Sunday, February 21, 2010

I suppose you could make this shit up.

NYT, "A Small Price for a Large Benefit":
FORECASTS involving climate change are highly uncertain, denialists assert — a point that climate researchers themselves readily concede. The denialists view the uncertainty as strengthening their case for inaction, yet a careful weighing of the relevant costs and benefits supports taking exactly the opposite course.
Emphasis mine. This is really the only reason that I can see why the IPCC "Climategate" e-mails are causing such a stir - even without them, a lot of other researchers have come up with a lot of other evidence for climate change independently of one another. But deniers take every tiny suggestion of inconsistency as damning evidence. This perplexes me because, as the author of this article explains, taking action isn't going to cost that much.
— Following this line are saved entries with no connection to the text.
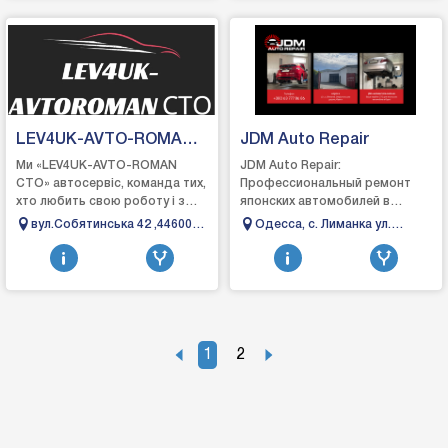
Днепропетровская область,
49000
LEV4UK-AVTO-ROMA
JDM Auto Repair
CTO
Ми «LEV4UK-AVTO-ROMAN
JDM Auto Repair:
СТО» автосервіс, команда тих,
Профессиональный ремонт
хто любить свою роботу і з
японских автомобилей в
задоволенням допомагаємо
ОдессеJDM Auto Repair - это
вул.Собятинська 42 ,44600
Одеcса, с. Лиманка ул.
вирішити будь-які проблеми з
автосервис, который
Маневичі
Овидиопольская 1/21
вашим автомобі...
специализируется на ремонте
и обслу...
1
2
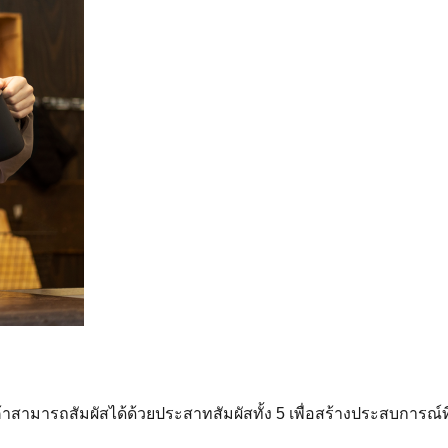
าสามารถสัมผัสได้ด้วยประสาทสัมผัสทั้ง 5 เพื่อสร้างประสบการณ์ท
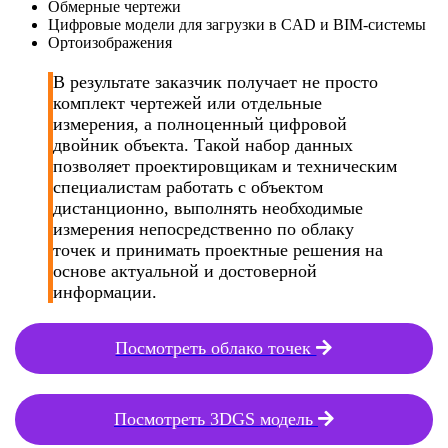
Обмерные чертежи
Цифровые модели для загрузки в CAD и BIM-системы
Ортоизображения
В результате заказчик получает не просто
комплект чертежей или отдельные
измерения, а полноценный цифровой
двойник объекта. Такой набор данных
позволяет проектировщикам и техническим
специалистам работать с объектом
дистанционно, выполнять необходимые
измерения непосредственно по облаку
точек и принимать проектные решения на
основе актуальной и достоверной
информации.
Посмотреть облако точек
Посмотреть 3DGS модель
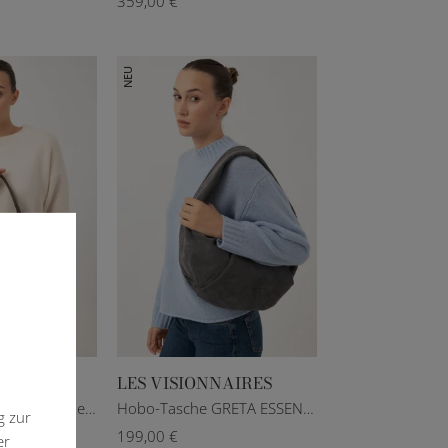
359,00 €
NEU
ARINI
LES VISIONNAIRES
Veloursleder-Schultertasche DUA in Dunkelbraun
Hobo-Tasche GRETA ESSENTIAL COZY in Grau
g zur
199,00 €
er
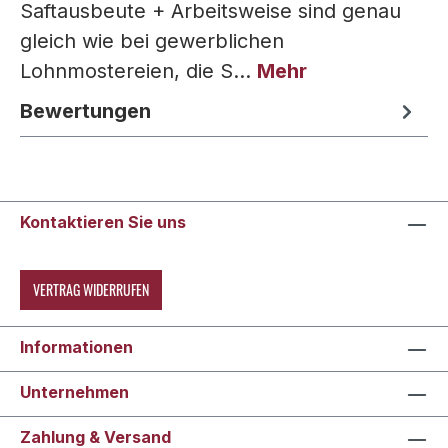
Saftausbeute + Arbeitsweise sind genau
gleich wie bei gewerblichen
Lohnmostereien, die S…
Mehr
Bewertungen
Kontaktieren Sie uns
VERTRAG WIDERRUFEN
Informationen
Unternehmen
Zahlung & Versand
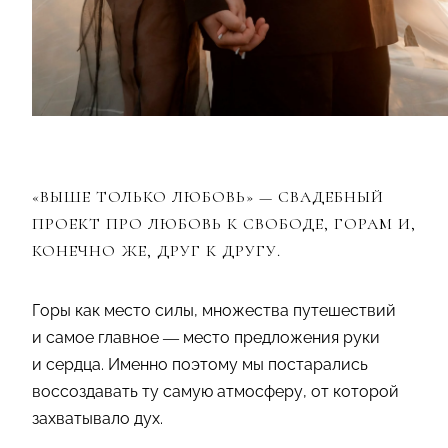
«ВЫШЕ ТОЛЬКО ЛЮБОВЬ» — СВАДЕБНЫЙ
ПРОЕКТ ПРО ЛЮБОВЬ К СВОБОДЕ, ГОРАМ И,
КОНЕЧНО ЖЕ, ДРУГ К ДРУГУ.
Горы как место силы, множества путешествий
и самое главное — место предложения руки
и сердца. Именно поэтому мы постарались
воссоздавать ту самую атмосферу, от которой
захватывало дух.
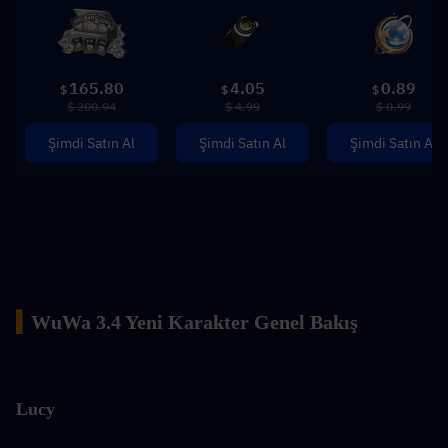
165.80
4.05
0.89
$
$
$
$ 200.94
$ 4.99
$ 0.99
Şimdi Satın Al
Şimdi Satın Al
Şimdi Satın Al
▍
WuWa 3.4 Yeni Karakter Genel Bakış
Lucy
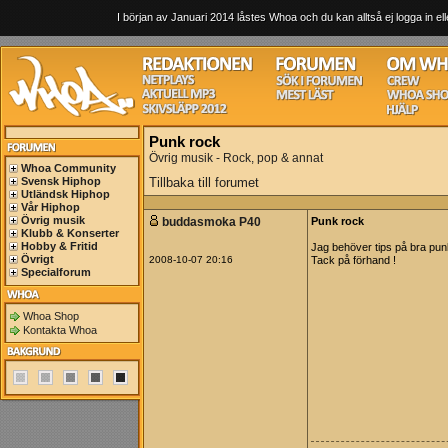
I början av Januari 2014 låstes Whoa och du kan alltså ej logga in ell
Punk rock
Övrig musik - Rock, pop & annat
Whoa Community
Svensk Hiphop
Tillbaka till forumet
Utländsk Hiphop
Vår Hiphop
Övrig musik
buddasmoka P40
Punk rock
Klubb & Konserter
Hobby & Fritid
Jag behöver tips på bra punk 
Övrigt
2008-10-07 20:16
Tack på förhand !
Specialforum
Whoa Shop
Kontakta Whoa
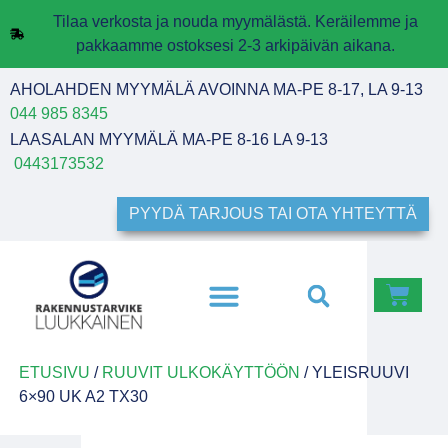
Tilaa verkosta ja nouda myymälästä. Keräilemme ja
pakkaamme ostoksesi 2-3 arkipäivän aikana.
AHOLAHDEN MYYMÄLÄ AVOINNA MA-PE 8-17, LA 9-13
044 985 8345
LAASALAN MYYMÄLÄ MA-PE 8-16 LA 9-13
0443173532
PYYDÄ TARJOUS TAI OTA YHTEYTTÄ
ETUSIVU
/
RUUVIT ULKOKÄYTTÖÖN
/ YLEISRUUVI
6×90 UK A2 TX30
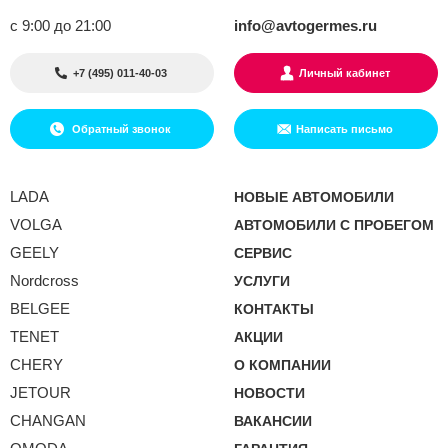
с 9:00 до 21:00
info@avtogermes.ru
+7 (495) 011-40-03
Личный кабинет
Обратный звонок
Написать письмо
LADA
НОВЫЕ АВТОМОБИЛИ
VOLGA
АВТОМОБИЛИ С ПРОБЕГОМ
GEELY
СЕРВИС
Nordcross
УСЛУГИ
BELGEE
КОНТАКТЫ
TENET
АКЦИИ
CHERY
О КОМПАНИИ
JETOUR
НОВОСТИ
CHANGAN
ВАКАНСИИ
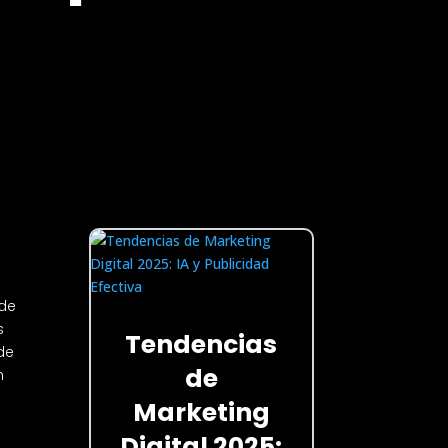
 de
s
Tendencias
de
de
n
Marketing
Digital 2025:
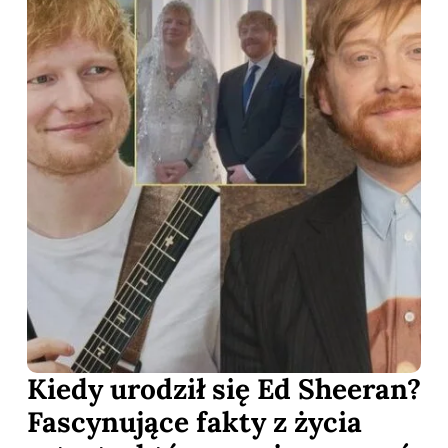
Kiedy urodził się Ed Sheeran?
Fascynujące fakty z życia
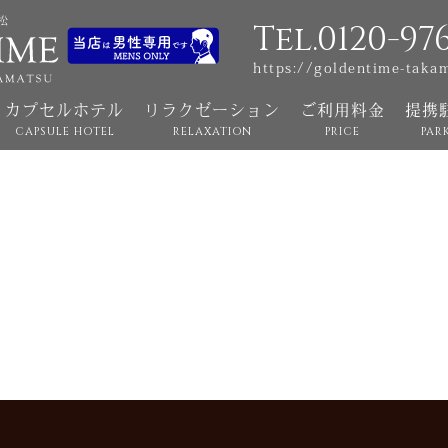
Tel.0120-97
https://goldentime-taka
カプセルホテル
リラクゼーション
ご利用料金
提携
CAPSULE HOTEL
RELAXATION
PRICE
PAR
The actions we're trying to take have obvious benefits even if you don't care about anyone's carbon footprint. Oil wells renew so slowly that they might as well be a nonrenewable resource; we have to import a lot of it to meet out needs, and the process of refining it into a usable form adds to its cost. Coal also renews very slowly, and mining it is extremely labor intensive and dangerous, not to mention highly damaging to our national landscape. And using our energy sources more efficiently means we spend less money on it in the long run, and have more money for other things. So switching over to renewable energy sources - even if climate change turns out to be less serious than expected - seems like a pretty good idea to me.

Well the climate deniers - the "skeptics" - seem to think that these are bad ideas, and that we shouldn't bother pursuing them because global climate change might not even be real. And in fact the implication (or in some cases, the statement) that accompanies the outrage over the "Climategate" e-mails and other "counterevidence" they find is that anthropogenic climate change is all a hoax. I guess that might be possible - maybe not likely, but for the sake of argument let's assume for a moment that someone really is making all this up.


I mean, if this is a hoax then it's a pretty elaborate one, because nearly every single professional scientific organization in the world and 97% of publishing climate scientists are in on it by now, not to mention individual national governments, political parties, and a good portion the media. No one would go to all that trouble just for shits and grins - so what's the benefit and who gets it? "Profit" isn't going to cut it here, because there are plenty of ways to make a profit that don't involve orchestrating a massive global conspiracy. If any of the "skeptics" out there have ideas on this then I'd be very interested to hear them, because I can't think of any.